### PROMPT
Write each entry out again verbatim, pictures excluded.

START TASK INPUTS

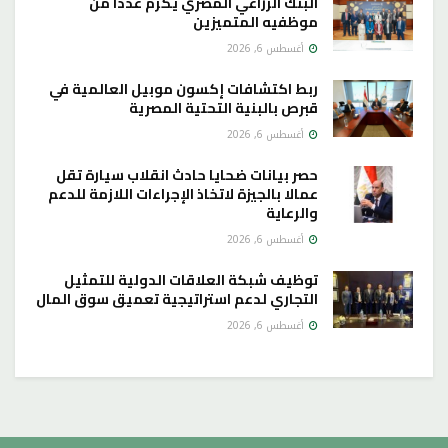
البنك الزراعي المصري يكرم عددا من
موظفيه المتميزين
أغسطس 6, 2026
ربط اكتشافات إكسون موبيل العالمية في
قبرص بالبنية التحتية المصرية
أغسطس 6, 2026
حصر بيانات ضحايا حادث انقلاب سيارة تقل
عمالا بالجيزة لاتخاذ الإجراءات اللازمة للدعم
والرعاية
أغسطس 6, 2026
توظيف شبكة العلاقات الدولية للتمثيل
التجاري لدعم استراتيجية تعميق سوق المال
أغسطس 6, 2026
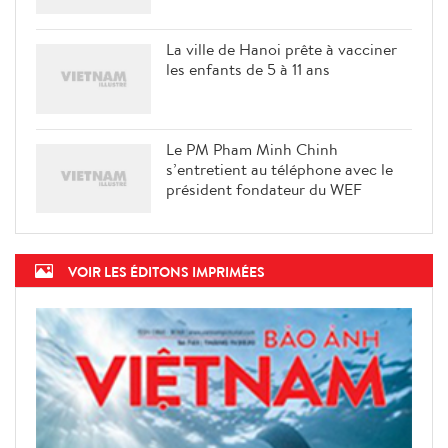
La ville de Hanoi prête à vacciner
les enfants de 5 à 11 ans
Le PM Pham Minh Chinh
s’entretient au téléphone avec le
président fondateur du WEF
VOIR LES ÉDITONS IMPRIMÉES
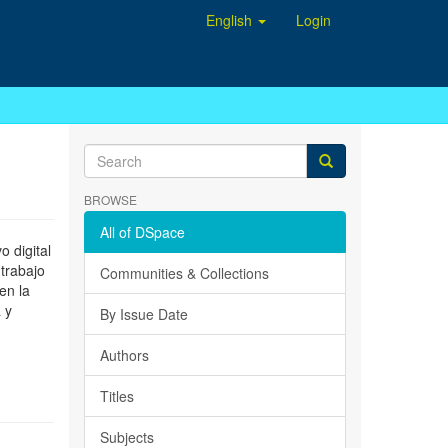
English
Login
BROWSE
All of DSpace
 digital
 trabajo
Communities & Collections
en la
 y
By Issue Date
Authors
Titles
Subjects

END TASK INPUTS

### ANSWER BELOW
البنك الزراعي المصري يكرم عددا من
موظفيه المتميزين
أغسطس 6, 2026
ربط اكتشافات إكسون موبيل العالمية في
قبرص بالبنية التحتية المصرية
أغسطس 6, 2026
حصر بيانات ضحايا حادث انقلاب سيارة تقل
عمالا بالجيزة لاتخاذ الإجراءات اللازمة للدعم
والرعاية
أغسطس 6, 2026
توظيف شبكة العلاقات الدولية للتمثيل
التجاري لدعم استراتيجية تعميق سوق المال
أغسطس 6, 2026
La ville de Hanoi prête à vacciner
les enfants de 5 à 11 ans
Le PM Pham Minh Chinh
s’entretient au téléphone avec le
président fondateur du WEF
VOIR LES ÉDITONS IMPRIMÉES
English
Login
BROWSE
All of DSpace
 digital
 trabajo
Communities & Collections
en la
 y
By Issue Date
Authors
Titles
Subjects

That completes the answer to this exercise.